◆ WORK TO COMPLETE: Write the records out again, precisely as they stand.

*** Opening RECORDS FOR PROCESSING ***

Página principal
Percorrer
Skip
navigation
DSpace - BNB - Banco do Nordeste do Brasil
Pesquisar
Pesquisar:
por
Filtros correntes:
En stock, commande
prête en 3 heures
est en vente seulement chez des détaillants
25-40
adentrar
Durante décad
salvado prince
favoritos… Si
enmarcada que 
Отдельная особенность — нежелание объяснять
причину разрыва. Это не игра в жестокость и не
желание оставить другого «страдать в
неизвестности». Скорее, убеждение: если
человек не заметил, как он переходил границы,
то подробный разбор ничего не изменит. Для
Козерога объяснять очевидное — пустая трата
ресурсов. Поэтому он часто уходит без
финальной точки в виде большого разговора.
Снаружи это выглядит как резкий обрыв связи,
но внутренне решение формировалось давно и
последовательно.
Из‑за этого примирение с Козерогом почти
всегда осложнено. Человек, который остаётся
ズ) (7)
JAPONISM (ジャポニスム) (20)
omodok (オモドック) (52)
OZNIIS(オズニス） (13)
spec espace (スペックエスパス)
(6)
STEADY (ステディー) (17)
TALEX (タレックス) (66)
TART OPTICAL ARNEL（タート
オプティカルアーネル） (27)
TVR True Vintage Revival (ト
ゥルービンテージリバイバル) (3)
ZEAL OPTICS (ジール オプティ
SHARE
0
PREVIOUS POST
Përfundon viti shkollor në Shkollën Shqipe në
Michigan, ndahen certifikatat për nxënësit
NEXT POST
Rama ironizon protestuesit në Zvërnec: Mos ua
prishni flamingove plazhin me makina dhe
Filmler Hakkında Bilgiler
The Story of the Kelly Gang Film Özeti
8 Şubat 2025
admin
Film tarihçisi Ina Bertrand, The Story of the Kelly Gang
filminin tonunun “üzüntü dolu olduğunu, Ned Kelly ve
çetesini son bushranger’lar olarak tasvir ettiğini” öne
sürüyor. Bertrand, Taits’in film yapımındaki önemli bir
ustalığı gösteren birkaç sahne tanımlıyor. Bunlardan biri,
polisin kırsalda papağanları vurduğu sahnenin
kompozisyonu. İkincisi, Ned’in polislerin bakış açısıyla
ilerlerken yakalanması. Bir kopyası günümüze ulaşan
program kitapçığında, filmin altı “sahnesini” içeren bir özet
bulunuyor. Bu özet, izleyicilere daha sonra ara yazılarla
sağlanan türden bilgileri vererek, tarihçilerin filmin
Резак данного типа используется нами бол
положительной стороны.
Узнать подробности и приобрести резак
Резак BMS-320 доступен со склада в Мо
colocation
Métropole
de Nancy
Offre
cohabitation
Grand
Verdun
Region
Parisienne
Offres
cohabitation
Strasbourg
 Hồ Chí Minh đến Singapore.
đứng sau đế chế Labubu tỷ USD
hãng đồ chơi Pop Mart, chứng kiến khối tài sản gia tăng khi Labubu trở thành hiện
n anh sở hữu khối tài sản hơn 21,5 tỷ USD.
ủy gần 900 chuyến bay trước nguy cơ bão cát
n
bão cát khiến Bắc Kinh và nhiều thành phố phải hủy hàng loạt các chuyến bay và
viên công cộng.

*** Closing RECORDS FOR PROCESSING ***

◆ RESULT:
Página principal
Percorrer
Skip
navigation
DSpace - BNB - Banco do Nordeste do Brasil
Pesquisar
Pesquisar:
por
Filtros correntes:
En stock, commande
prête en 3 heures
est en vente seulement chez des détaillants
25-40
adentrar
Durante décad
salvado prince
favoritos… Si
enmarcada que 
Отдельная особенность — нежелание объяснять
причину разрыва. Это не игра в жестокость и не
желание оставить другого «страдать в
неизвестности». Скорее, убеждение: если
человек не заметил, как он переходил границы,
то подробный разбор ничего не изменит. Для
Козерога объяснять очевидное — пустая трата
ресурсов. Поэтому он часто уходит без
финальной точки в виде большого разговора.
Снаружи это выглядит как резкий обрыв связи,
но внутренне решение формировалось давно и
последовательно.
Из‑за этого примирение с Козерогом почти
всегда осложнено. Человек, который остаётся
ズ) (7)
JAPONISM (ジャポニスム) (20)
omodok (オモドック) (52)
OZNIIS(オズニス） (13)
spec espace (スペックエスパス)
(6)
STEADY (ステディー) (17)
TALEX (タレックス) (66)
TART OPTICAL ARNEL（タート
オプティカルアーネル） (27)
TVR True Vintage Revival (ト
ゥルービンテージリバイバル) (3)
ZEAL OPTICS (ジール オプティ
SHARE
0
PREVIOUS POST
Përfundon viti shkollor në Shkollën Shqipe në
Michigan, ndahen certifikatat për nxënësit
NEXT POST
Rama ironizon protestuesit në Zvërnec: Mos ua
prishni flamingove plazhin me makina dhe
Filmler Hakkında Bilgiler
The Story of the Kelly Gang Film Özeti
8 Şubat 2025
admin
Film tarihçisi Ina Bertrand, The Story of the Kelly Gang
filminin tonunun “üzüntü dolu olduğunu, Ned Kelly ve
çetesini son bushranger’lar olarak tasvir ettiğini” öne
sürüyor. Bertrand, Taits’in film yapımındaki önemli bir
ustalığı gösteren birkaç sahne tanımlıyor. Bunlardan biri,
polisin kırsalda papağanları vurduğu sahnenin
kompozisyonu. İkincisi, Ned’in polislerin bakış açısıyla
ilerlerken yakalanması. Bir kopyası günümüze ulaşan
program kitapçığında, filmin altı “sahnesini” içeren bir özet
bulunuyor. Bu özet, izleyicilere daha sonra ara yazılarla
sağlanan türden bilgileri vererek, tarihçilerin filmin
Резак данного типа используется нами бол
положительной стороны.
Узнать подробности и приобрести резак
Резак BMS-320 доступен со склада в Мо
colocation
Métropole
de Nancy
Offre
cohabitation
Grand
Verdun
Region
Parisienne
Offres
cohabitation
Strasbourg
 Hồ Chí Minh đến Singapore.
đứng sau đế chế Labubu tỷ USD
hãng đồ chơi Pop Mart, chứng kiến khối tài sản gia tăng khi Labubu trở thành hiện
n anh sở hữu khối tài sản hơn 21,5 tỷ USD.
ủy gần 900 chuyến bay trước nguy cơ bão cát
n
bão cát khiến Bắc Kinh và nhiều thành phố phải hủy hàng loạt các chuyến bay và
viên công cộng.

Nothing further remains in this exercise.